> TASK DETAILS
Repeat the lines of the data exactly and exclude any picture among them.

————

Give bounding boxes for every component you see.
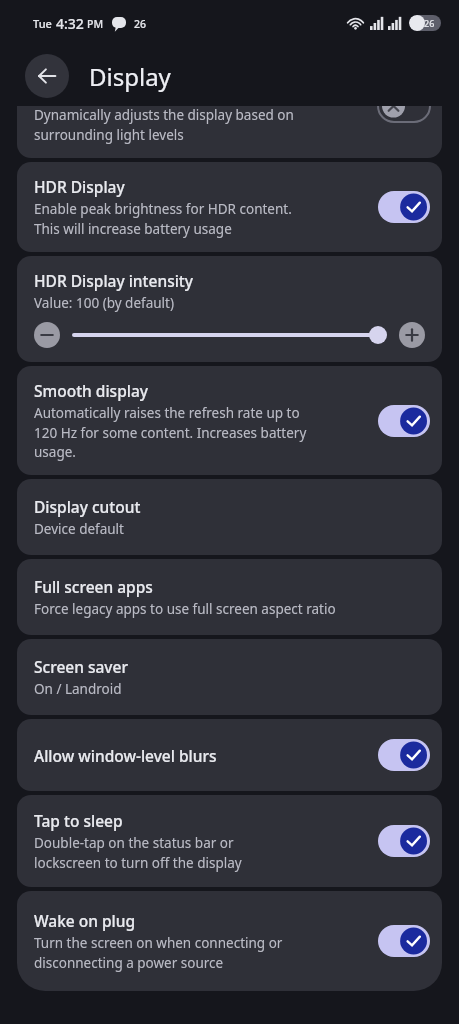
staticText: HDR Display	[34, 176, 125, 197]
staticText: On / Landroid	[34, 680, 122, 698]
button[interactable]: Back	[25, 54, 69, 98]
staticText: Full screen apps	[34, 576, 153, 597]
staticText: Value: 100 (by default)	[34, 294, 175, 312]
button[interactable]: Display cutout	[17, 479, 442, 555]
staticText: Smooth display	[34, 380, 149, 401]
staticText: 26	[424, 17, 435, 29]
staticText: HDR Display intensity	[34, 270, 193, 291]
button[interactable]: HDR Display	[17, 162, 442, 252]
button[interactable]: Smooth display	[17, 366, 442, 475]
staticText: Dynamically adjusts the display based on…	[34, 106, 294, 144]
staticText: Allow window-level blurs	[34, 745, 217, 766]
staticText: Screen saver	[34, 656, 128, 677]
button[interactable]: Wake on plug	[17, 891, 442, 991]
staticText: Device default	[34, 520, 124, 538]
button[interactable]: Screen saver	[17, 639, 442, 715]
button[interactable]: Full screen apps	[17, 559, 442, 635]
button[interactable]	[74, 323, 387, 347]
staticText: Wake on plug	[34, 910, 136, 931]
staticText: 4:32	[56, 14, 84, 33]
staticText: PM	[87, 17, 104, 31]
staticText: Automatically raises the refresh rate up…	[34, 404, 307, 461]
staticText: 26	[134, 17, 147, 31]
button[interactable]: Dynamically adjusts the display based on…	[17, 106, 442, 158]
staticText: Enable peak brightness for HDR content. …	[34, 200, 292, 238]
button[interactable]: Allow window-level blurs	[17, 719, 442, 791]
staticText: Double-tap on the status bar or lockscre…	[34, 834, 242, 872]
button[interactable]: Increase	[399, 322, 425, 348]
staticText: Force legacy apps to use full screen asp…	[34, 600, 336, 618]
button[interactable]: HDR Display intensity	[17, 256, 442, 362]
staticText: Display cutout	[34, 496, 141, 517]
button[interactable]: Decrease	[34, 322, 60, 348]
staticText: Tap to sleep	[34, 810, 123, 831]
staticText: Turn the screen on when connecting or di…	[34, 934, 283, 972]
staticText: Display	[89, 60, 171, 93]
staticText: Tue	[33, 16, 52, 31]
button[interactable]: Tap to sleep	[17, 795, 442, 887]
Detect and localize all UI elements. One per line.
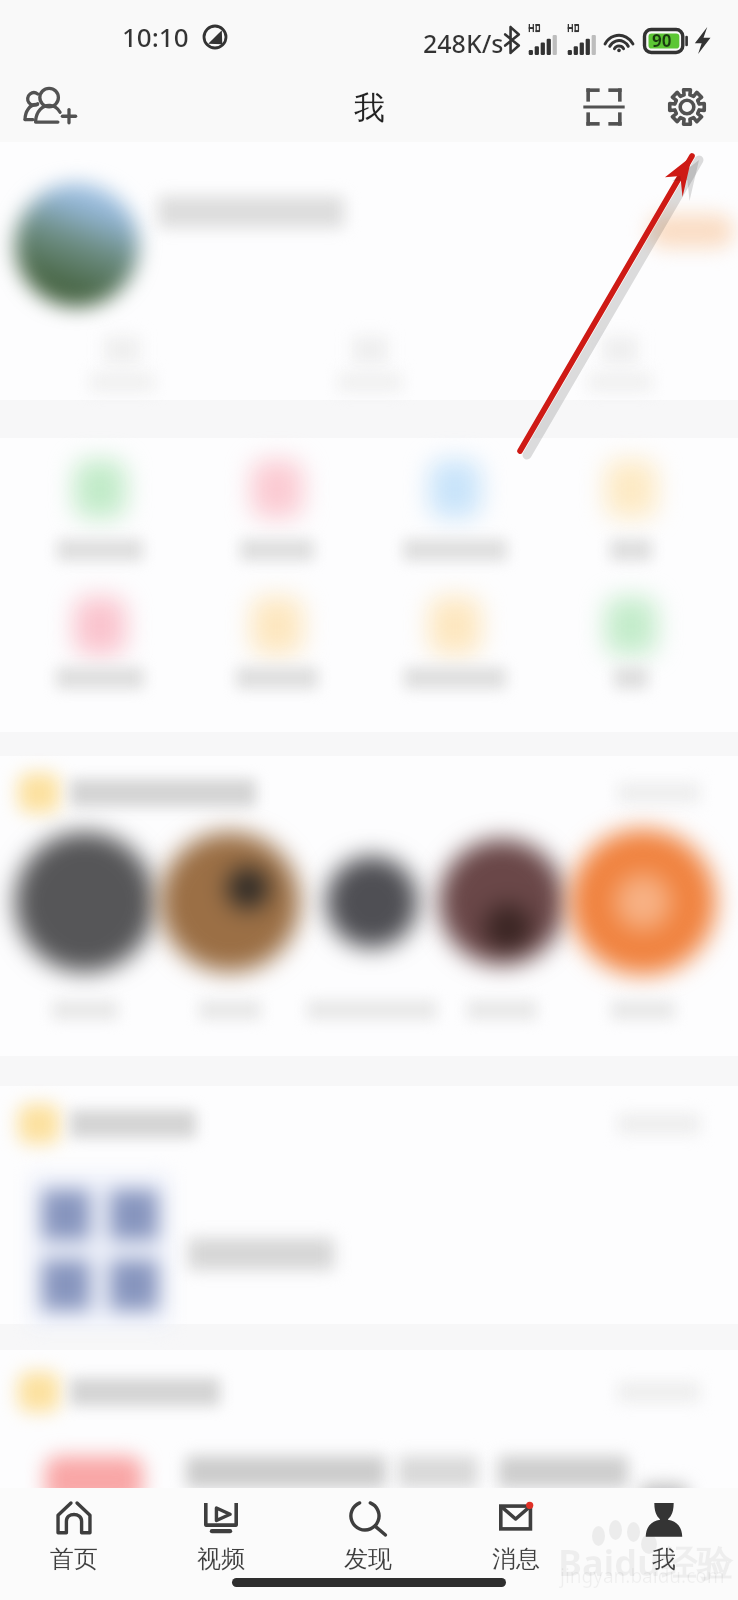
- button[interactable]: [546, 564, 716, 696]
- staticText: 我: [354, 88, 385, 127]
- staticText: 消息: [492, 1544, 540, 1574]
- button[interactable]: [10, 1160, 180, 1340]
- button[interactable]: Add friend: [8, 72, 92, 142]
- button[interactable]: [300, 830, 444, 1038]
- button[interactable]: [15, 564, 185, 696]
- button[interactable]: [540, 328, 700, 404]
- button[interactable]: 我: [590, 1488, 738, 1578]
- button[interactable]: [370, 564, 540, 696]
- staticText: 发现: [344, 1544, 392, 1574]
- button[interactable]: [12, 1440, 712, 1520]
- staticText: 10:10: [122, 19, 189, 54]
- button[interactable]: [430, 830, 574, 1038]
- staticText: 90: [652, 29, 672, 52]
- staticText: 248K/s: [423, 26, 504, 60]
- staticText: 首页: [50, 1544, 98, 1574]
- button[interactable]: [370, 427, 540, 559]
- staticText: Baidu经验: [558, 1538, 733, 1587]
- button[interactable]: Settings: [646, 72, 728, 142]
- button[interactable]: 发现: [294, 1488, 442, 1578]
- button[interactable]: [546, 427, 716, 559]
- button[interactable]: [15, 427, 185, 559]
- button[interactable]: Profile photo: [0, 150, 172, 340]
- button[interactable]: [158, 830, 302, 1038]
- staticText: 视频: [197, 1544, 245, 1574]
- button[interactable]: [290, 328, 450, 404]
- button[interactable]: [192, 427, 362, 559]
- button[interactable]: 视频: [147, 1488, 294, 1578]
- button[interactable]: [13, 830, 157, 1038]
- staticText: jingyan.baidu.com: [560, 1563, 725, 1589]
- button[interactable]: 消息: [442, 1488, 590, 1578]
- button[interactable]: 首页: [0, 1488, 147, 1578]
- button[interactable]: [571, 830, 715, 1038]
- button[interactable]: [42, 328, 202, 404]
- button[interactable]: Scan: [562, 72, 646, 142]
- button[interactable]: [192, 564, 362, 696]
- staticText: 我: [652, 1544, 676, 1574]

————

> ANSWER BOX
Give bounding boxes for every component you see.
staticText: HDR Display	[34, 176, 125, 197]
staticText: On / Landroid	[34, 680, 122, 698]
button[interactable]: Back	[25, 54, 69, 98]
staticText: Full screen apps	[34, 576, 153, 597]
staticText: Value: 100 (by default)	[34, 294, 175, 312]
button[interactable]: Display cutout	[17, 479, 442, 555]
staticText: Smooth display	[34, 380, 149, 401]
staticText: 26	[424, 17, 435, 29]
staticText: HDR Display intensity	[34, 270, 193, 291]
button[interactable]: HDR Display	[17, 162, 442, 252]
button[interactable]: Smooth display	[17, 366, 442, 475]
staticText: Dynamically adjusts the display based on…	[34, 106, 294, 144]
staticText: Allow window-level blurs	[34, 745, 217, 766]
staticText: Screen saver	[34, 656, 128, 677]
button[interactable]: Wake on plug	[17, 891, 442, 991]
staticText: Device default	[34, 520, 124, 538]
button[interactable]: Screen saver	[17, 639, 442, 715]
button[interactable]: Full screen apps	[17, 559, 442, 635]
button[interactable]	[74, 323, 387, 347]
staticText: Wake on plug	[34, 910, 136, 931]
staticText: 4:32	[56, 14, 84, 33]
staticText: PM	[87, 17, 104, 31]
staticText: Automatically raises the refresh rate up…	[34, 404, 307, 461]
staticText: 26	[134, 17, 147, 31]
button[interactable]: Dynamically adjusts the display based on…	[17, 106, 442, 158]
staticText: Enable peak brightness for HDR content. …	[34, 200, 292, 238]
button[interactable]: Allow window-level blurs	[17, 719, 442, 791]
staticText: Double-tap on the status bar or lockscre…	[34, 834, 242, 872]
button[interactable]: Increase	[399, 322, 425, 348]
staticText: Force legacy apps to use full screen asp…	[34, 600, 336, 618]
button[interactable]: HDR Display intensity	[17, 256, 442, 362]
staticText: Display cutout	[34, 496, 141, 517]
button[interactable]: Decrease	[34, 322, 60, 348]
staticText: Tap to sleep	[34, 810, 123, 831]
staticText: Turn the screen on when connecting or di…	[34, 934, 283, 972]
staticText: Display	[89, 60, 171, 93]
staticText: Tue	[33, 16, 52, 31]
button[interactable]: Tap to sleep	[17, 795, 442, 887]
Detect and localize all UI elements. One per line.
- button[interactable]: [546, 564, 716, 696]
- staticText: 我: [354, 88, 385, 127]
- staticText: 消息: [492, 1544, 540, 1574]
- button[interactable]: [10, 1160, 180, 1340]
- button[interactable]: Add friend: [8, 72, 92, 142]
- button[interactable]: [300, 830, 444, 1038]
- button[interactable]: [15, 564, 185, 696]
- button[interactable]: [540, 328, 700, 404]
- button[interactable]: 我: [590, 1488, 738, 1578]
- button[interactable]: [370, 564, 540, 696]
- staticText: 发现: [344, 1544, 392, 1574]
- button[interactable]: [12, 1440, 712, 1520]
- staticText: 10:10: [122, 19, 189, 54]
- button[interactable]: [430, 830, 574, 1038]
- staticText: 90: [652, 29, 672, 52]
- staticText: 248K/s: [423, 26, 504, 60]
- staticText: 首页: [50, 1544, 98, 1574]
- button[interactable]: [370, 427, 540, 559]
- staticText: Baidu经验: [558, 1538, 733, 1587]
- button[interactable]: Settings: [646, 72, 728, 142]
- button[interactable]: 发现: [294, 1488, 442, 1578]
- button[interactable]: [546, 427, 716, 559]
- button[interactable]: [15, 427, 185, 559]
- button[interactable]: Profile photo: [0, 150, 172, 340]
- button[interactable]: [158, 830, 302, 1038]
- staticText: 视频: [197, 1544, 245, 1574]
- button[interactable]: [290, 328, 450, 404]
- button[interactable]: [192, 427, 362, 559]
- button[interactable]: 视频: [147, 1488, 294, 1578]
- button[interactable]: [13, 830, 157, 1038]
- staticText: jingyan.baidu.com: [560, 1563, 725, 1589]
- button[interactable]: 消息: [442, 1488, 590, 1578]
- button[interactable]: 首页: [0, 1488, 147, 1578]
- button[interactable]: [571, 830, 715, 1038]
- button[interactable]: [42, 328, 202, 404]
- button[interactable]: Scan: [562, 72, 646, 142]
- button[interactable]: [192, 564, 362, 696]
- staticText: 我: [652, 1544, 676, 1574]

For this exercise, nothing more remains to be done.